[EXERCISE DATA]
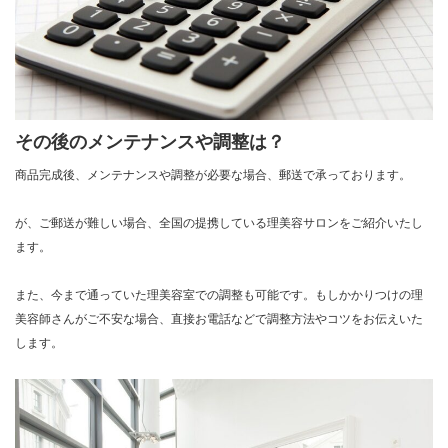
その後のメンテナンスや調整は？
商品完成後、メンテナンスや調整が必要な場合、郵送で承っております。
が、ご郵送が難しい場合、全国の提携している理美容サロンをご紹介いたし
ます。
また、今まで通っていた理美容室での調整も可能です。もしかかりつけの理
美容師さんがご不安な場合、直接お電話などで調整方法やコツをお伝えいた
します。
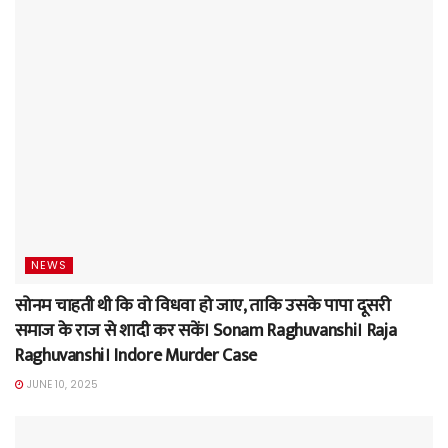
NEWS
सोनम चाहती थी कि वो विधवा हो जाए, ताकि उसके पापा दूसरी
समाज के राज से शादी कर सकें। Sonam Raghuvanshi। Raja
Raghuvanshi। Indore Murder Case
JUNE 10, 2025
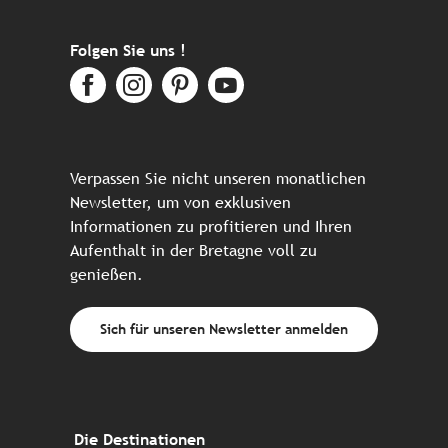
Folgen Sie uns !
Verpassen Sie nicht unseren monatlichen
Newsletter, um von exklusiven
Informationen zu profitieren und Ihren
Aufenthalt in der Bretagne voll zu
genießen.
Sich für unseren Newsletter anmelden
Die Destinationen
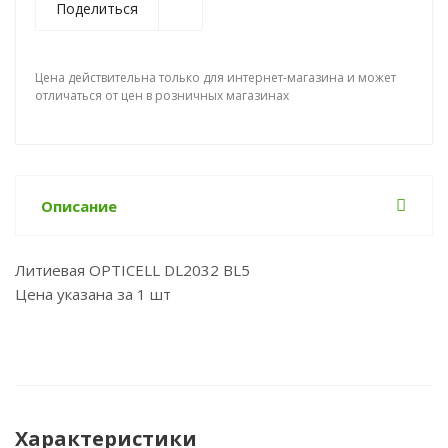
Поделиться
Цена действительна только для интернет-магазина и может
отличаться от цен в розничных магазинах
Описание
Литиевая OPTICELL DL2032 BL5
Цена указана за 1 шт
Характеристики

[EXERCISE]
The copy runs from the line containing "सोनम चाहती थी" through the last line of the material, both ends included. Reproduce those lines exactly and drop the pictures.

[SOLUTION FOR THIS TASK]
सोनम चाहती थी कि वो विधवा हो जाए, ताकि उसके पापा दूसरी
समाज के राज से शादी कर सकें। Sonam Raghuvanshi। Raja
Raghuvanshi। Indore Murder Case
JUNE 10, 2025
Folgen Sie uns !
Verpassen Sie nicht unseren monatlichen
Newsletter, um von exklusiven
Informationen zu profitieren und Ihren
Aufenthalt in der Bretagne voll zu
genießen.
Sich für unseren Newsletter anmelden
Die Destinationen
Поделиться
Цена действительна только для интернет-магазина и может
отличаться от цен в розничных магазинах
Описание
Литиевая OPTICELL DL2032 BL5
Цена указана за 1 шт
Характеристики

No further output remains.